If you wish to exercise any of the above rights or request access to CCTV footage, you may contact the Company via email at info@alphavet.gr or by calling (+30) 210-6201459. Alternatively, you may send a written request to our mailing address: Alphavet S.A., 40 Filosofon Street, 14564 Nea Kifissia, Athens, Greece. In your request, please describe what you are requesting and include any information that would help us locate the relevant data (for example, the date and approximate time of your visit to our premises, and any distinguishing details about your appearance or interaction). For security reasons and to protect privacy, the Company may ask for additional information or proof of identity before granting access to footage, to ensure that data is disclosed only to the correct person.
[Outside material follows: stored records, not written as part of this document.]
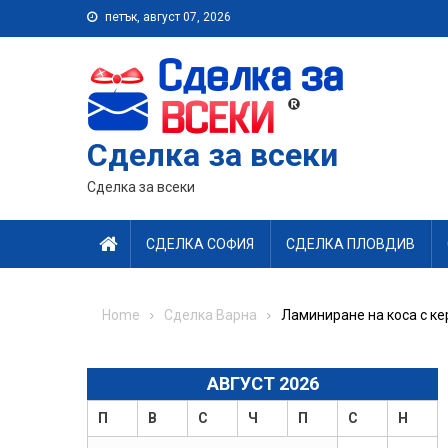
Skip
петък, август 07, 2026
to
content
Сделка за всеки
Сделка за всеки
СДЕЛКА СОФИЯ
СДЕЛКА ПЛОВДИВ
Home
Сделка Варна
Ламиниране на коса с ке
АВГУСТ 2026
П
В
С
Ч
П
С
Н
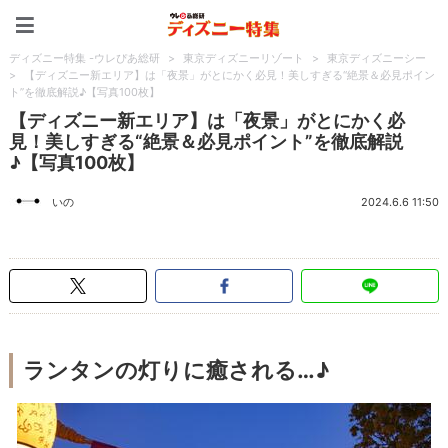
ディズニー特集 -ウレぴあ
ディズニー特集 -ウレぴあ総研
>
東京ディズニーリゾート
>
東京ディズニーシー
>
【ディズニー新エリア】は「夜景」がとにかく必見！美しすぎる“絶景＆必見ポイン
ト”を徹底解説♪【写真100枚】
【ディズニー新エリア】は「夜景」がとにかく必
見！美しすぎる“絶景＆必見ポイント”を徹底解説
♪【写真100枚】
いの
2024.6.6 11:50
ランタンの灯りに癒される…♪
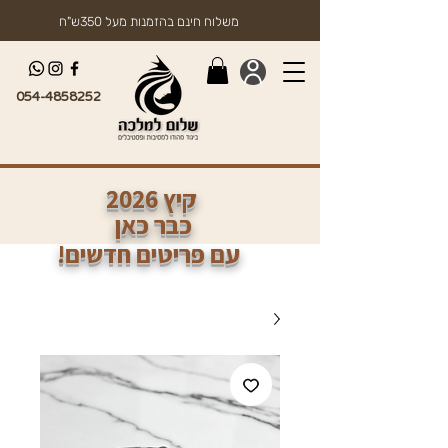
משלוח חינם בהזמנות מעל 350ש"ח
054-4858252
2026 קיץ
כבר כאן
!עם פריטים חדשים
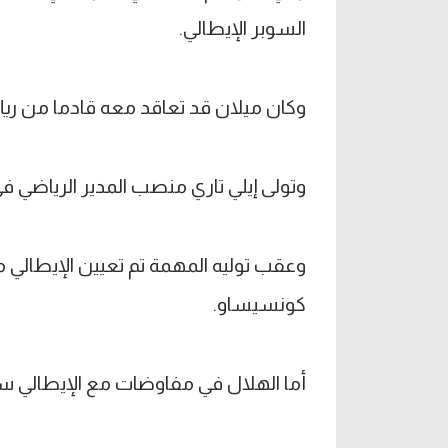
السوبر الإيطالي.
وكان ميلان قد تعاقد معه قادما من ريال مدريد في صيف 9
وتولى إيلي تاري منصب المدير الرياضي في 
وعقب توليه المهمة تم تعيين الإيطالي ما
كونسيساو.
أما الهلال في مفاوضات مع الإيطالي سيمو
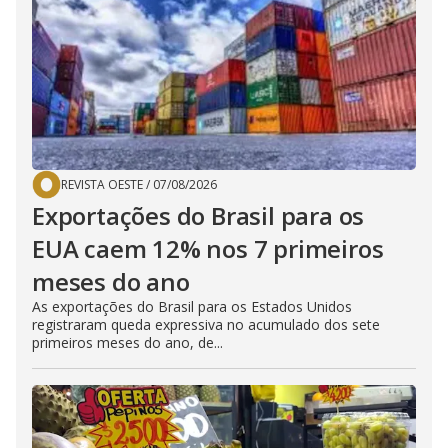
REVISTA OESTE
/
07/08/2026
Exportações do Brasil para os
EUA caem 12% nos 7 primeiros
meses do ano
As exportações do Brasil para os Estados Unidos
registraram queda expressiva no acumulado dos sete
primeiros meses do ano, de...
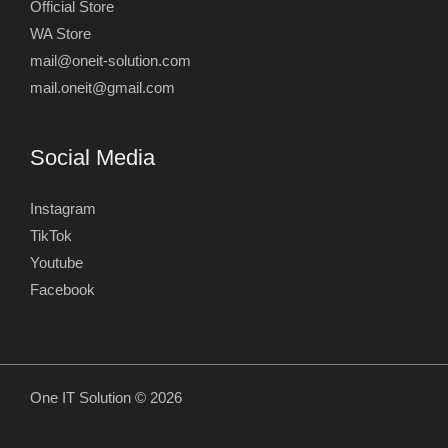
Official Store
WA Store
mail@oneit-solution.com
mail.oneit@gmail.com
Social Media
Instagram
TikTok
Youtube
Facebook
One IT Solution © 2026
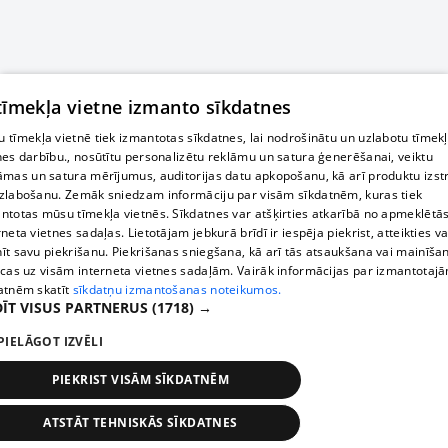
 tīmekļa vietne izmanto sīkdatnes
 tīmekļa vietnē tiek izmantotas sīkdatnes, lai nodrošinātu un uzlabotu tīmek
nes darbību., nosūtītu personalizētu reklāmu un satura ģenerēšanai, veiktu
āmas un satura mērījumus, auditorijas datu apkopošanu, kā arī produktu izst
zlabošanu. Zemāk sniedzam informāciju par visām sīkdatnēm, kuras tiek
ntotas mūsu tīmekļa vietnēs. Sīkdatnes var atšķirties atkarībā no apmeklētā
rneta vietnes sadaļas. Lietotājam jebkurā brīdī ir iespēja piekrist, atteikties va
īt savu piekrišanu. Piekrišanas sniegšana, kā arī tās atsaukšana vai mainīša
ecas uz visām interneta vietnes sadaļām. Vairāk informācijas par izmantotaj
atnēm skatīt
sīkdatņu izmantošanas noteikumos.
ĪT VISUS PARTNERUS
(1718) →
PIELĀGOT IZVĒLI
PIEKRIST VISĀM SĪKDATNĒM
ATSTĀT TEHNISKĀS SĪKDATNES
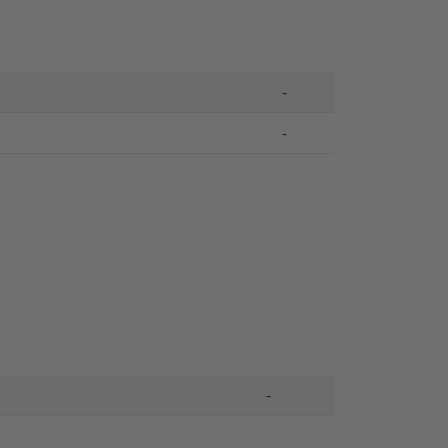
-
-
-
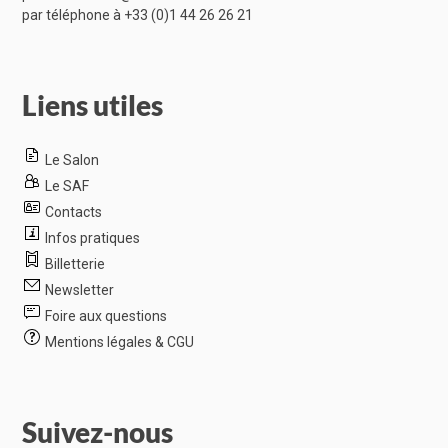
par téléphone à
+33 (0)1 44 26 26 21
Liens utiles
Le Salon
Le SAF
Contacts
Infos pratiques
Billetterie
Newsletter
Foire aux questions
Mentions légales & CGU
Suivez-nous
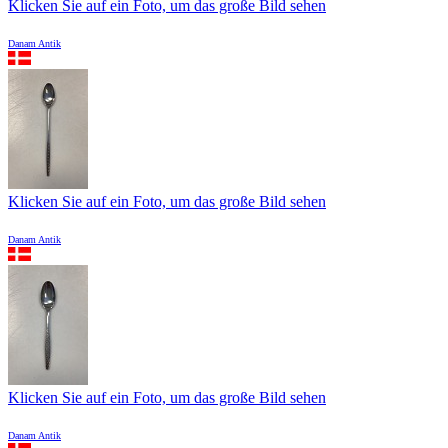
Klicken Sie auf ein Foto, um das große Bild sehen
Danam Antik
Klicken Sie auf ein Foto, um das große Bild sehen
Danam Antik
Klicken Sie auf ein Foto, um das große Bild sehen
Danam Antik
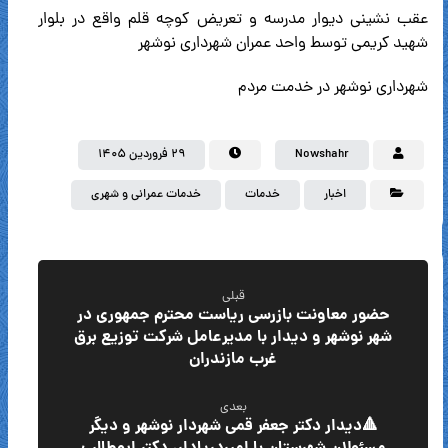
عقب نشینی دیوار مدرسه و تعریض کوچه قلم واقع در بلوار
شهید کریمی توسط واحد عمران شهرداری نوشهر
شهرداری نوشهر در خدمت مردم
Nowshahr
۲۹ فروردین ۱۴۰۵
اخبار
خدمات
خدمات عمرانی و شهری
قبلی
حضور معاونت بازرسی ریاست‌ محترم جمهوری در
شهر نوشهر و دیدار با مدیرعامل شرکت توزیع برق
غرب مازندران
بعدی
🔺دیدار دکتر جعفر قمی شهردار نوشهر و دیگر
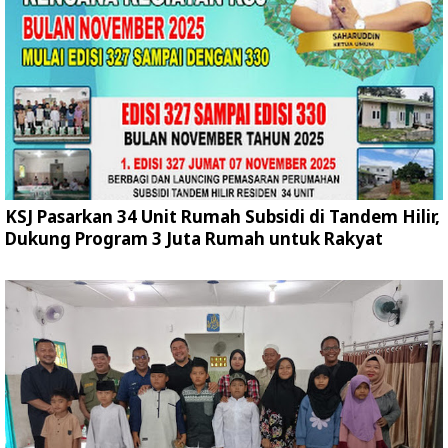
KSJ Pasarkan 34 Unit Rumah Subsidi di Tandem Hilir,
Dukung Program 3 Juta Rumah untuk Rakyat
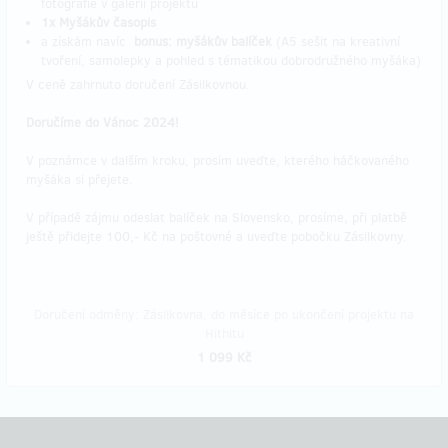
fotografie v galerii projektu
1x Myšákův časopis
a získám navíc
bonus: myšákův balíček
(A5 sešit na kreativní
tvoření, samolepky a pohled s tématikou dobrodružného myšáka)
V ceně zahrnuto doručení Zásilkovnou.
Doručíme do Vánoc 2024!
V poznámce v dalším kroku, prosím uveďte, kterého háčkovaného
myšáka si přejete.
V případě zájmu odeslat balíček na Slovensko, prosíme, při platbě
ještě přidejte 100,- Kč na poštovné a uveďte pobočku Zásilkovny.
Doručení odměny: Zásilkovna, do měsíce po ukončení projektu na
Hithitu
1 099 Kč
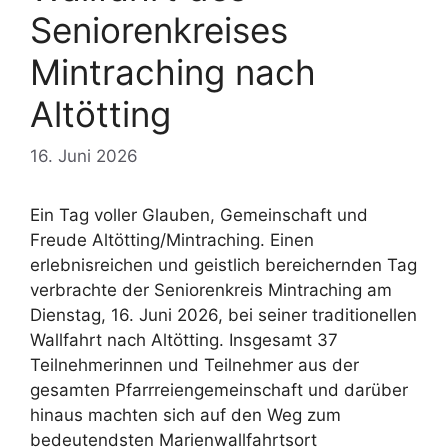
Seniorenkreises
Mintraching nach
Altötting
16. Juni 2026
Ein Tag voller Glauben, Gemeinschaft und
Freude Altötting/Mintraching. Einen
erlebnisreichen und geistlich bereichernden Tag
verbrachte der Seniorenkreis Mintraching am
Dienstag, 16. Juni 2026, bei seiner traditionellen
Wallfahrt nach Altötting. Insgesamt 37
Teilnehmerinnen und Teilnehmer aus der
gesamten Pfarrreiengemeinschaft und darüber
hinaus machten sich auf den Weg zum
bedeutendsten Marienwallfahrtsort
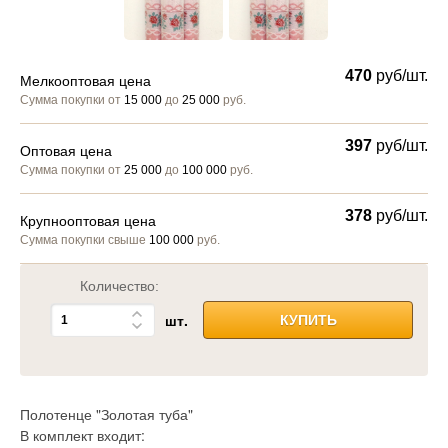
470
руб/шт.
Мелкооптовая цена
Сумма покупки от
15 000
до
25 000
руб.
397
руб/шт.
Оптовая цена
Сумма покупки от
25 000
до
100 000
руб.
378
руб/шт.
Крупнооптовая цена
Сумма покупки свыше
100 000
руб.
Количество:
шт.
КУПИТЬ
Полотенце "Золотая туба"
В комплект входит:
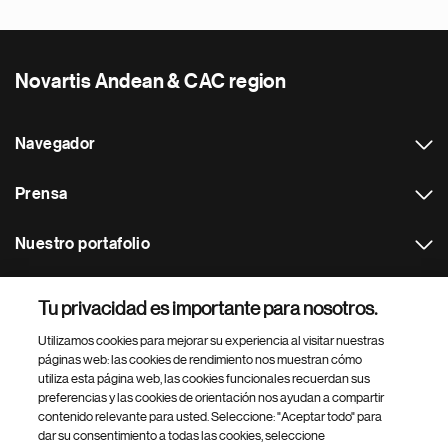
Novartis Andean & CAC region
Navegador
Prensa
Nuestro portafolio
Otras webs
Tu privacidad es importante para nosotros.
Utilizamos cookies para mejorar su experiencia al visitar nuestras
Footer Site Search
páginas web: las cookies de rendimiento nos muestran cómo
utiliza esta página web, las cookies funcionales recuerdan sus
preferencias y las cookies de orientación nos ayudan a compartir
contenido relevante para usted. Seleccione: "Aceptar todo" para
dar su consentimiento a todas las cookies, seleccione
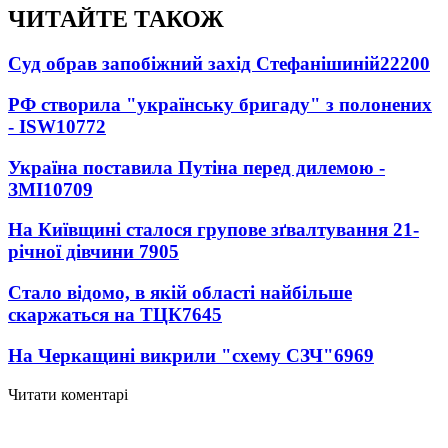
ЧИТАЙТЕ ТАКОЖ
Суд обрав запобіжний захід Стефанішиній
22200
РФ створила "українську бригаду" з полонених
- ISW
10772
Україна поставила Путіна перед дилемою -
ЗМІ
10709
На Київщині сталося групове зґвалтування 21-
річної дівчини
7905
Стало відомо, в якій області найбільше
скаржаться на ТЦК
7645
На Черкащині викрили "схему СЗЧ"
6969
Читати коментарі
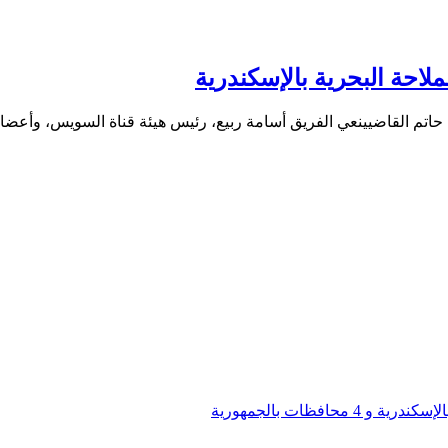
حة البحرية بالإسكندرية
حاتم القاضيينعي الفريق أسامة ربيع، رئيس هيئة قناة السويس، وأعض
افظات بالجمهورية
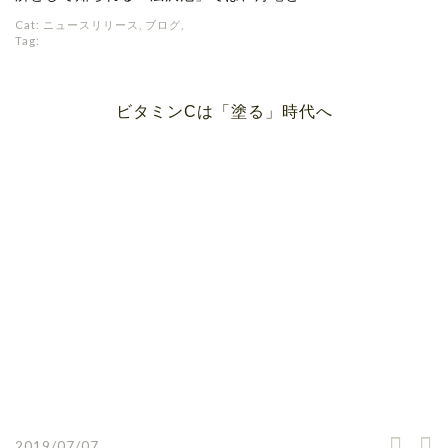
Cat:
ニュースリリース
,
ブログ
,
Tag:
ビタミンCは「塗る」時代へ
2019/07/07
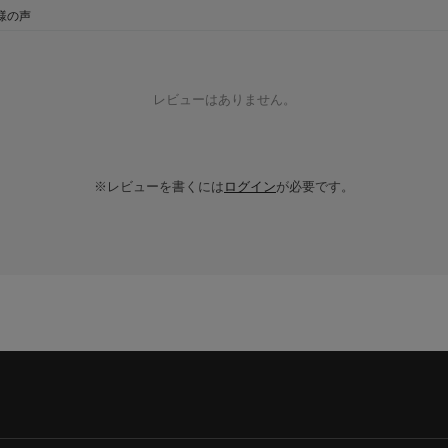
様の声
レビューはありません。
※レビューを書くには
ログイン
が必要です。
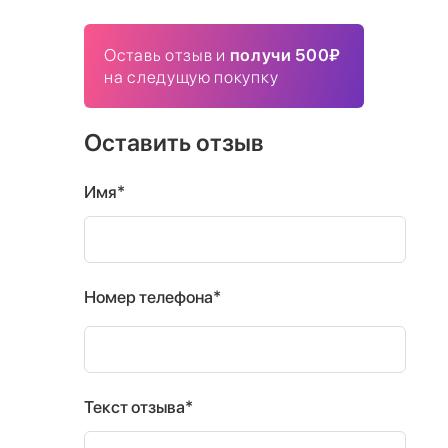
Оставь отзыв и
получи 500₽
на следущую покупку
Оставить отзыв
Имя*
Номер телефона*
Текст отзыва*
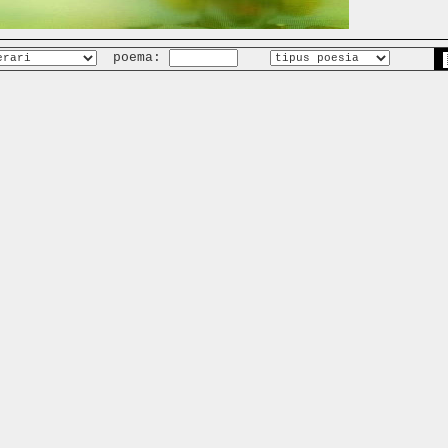
poema:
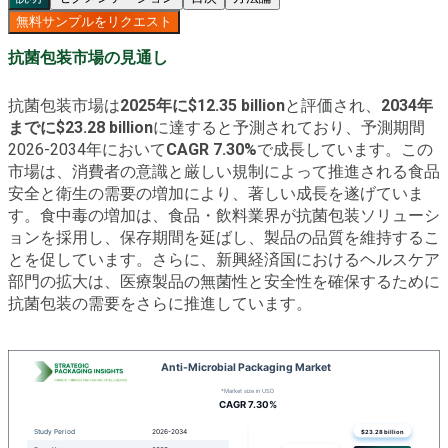
無料サンプルをリクエスト
抗菌包装市場の見通し
抗菌包装市場は
2025年に$12.35 billion
と評価され、
2034年
までに$23.28 billion
に達すると予測されており、予測期間
2026-2034年において
CAGR 7.30%
で成長しています。この
市場は、消費者の意識と厳しい規制によって推進される食品
安全と衛生の需要の増加により、著しい成長を遂げていま
す。食中毒の増加は、食品・飲料業界が抗菌包装ソリューシ
ョンを採用し、保存期間を延ばし、製品の品質を維持するこ
とを促しています。さらに、新興経済国におけるヘルスケア
部門の拡大は、医療製品の無菌性と安全性を確保するために
抗菌包装の需要をさらに推進しています。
Alphavet will review your request and respond as promptly as possible, and in any event within the legal deadline. Our response will either grant the request (e.g. by providing you with a copy of the relevant footage or confirming deletion) or explain the reasons if we cannot fully comply (for instance, if honoring the request would infringe on another person’s rights or is not required by law). In the case of an access request, we will either provide the relevant footage (if available and permissible) or inform you if no data was found. The first copy of any footage involving you will be provided free of charge, and, as noted above, you will not be charged for the handling of your request (except under the exceptional conditions of manifestly unfounded or excessive requests under GDPR Article 12(5)).

Our CCTV system operations and this policy are fully compliant with applicable data protection laws, including the EU General Data Protection Regulation (2016/679), the Greek Law 4624/2019, and Directive 1/2011 of the Hellenic Data Protection Authority. Alphavet follows the principles of data minimization and proportionality in the design and use of the system (cameras are installed only at critical locations, retention period is limited, etc.), in line with the aforementioned legal requirements. A thorough Data Protection Impact Assessment (DPIA) was conducted before the system became operational, in order to identify and mitigate any privacy risks. Alphavet is committed to regularly reviewing the CCTV system’s compliance with the law and will update this policy as necessary to ensure ongoing protection of privacy and personal data.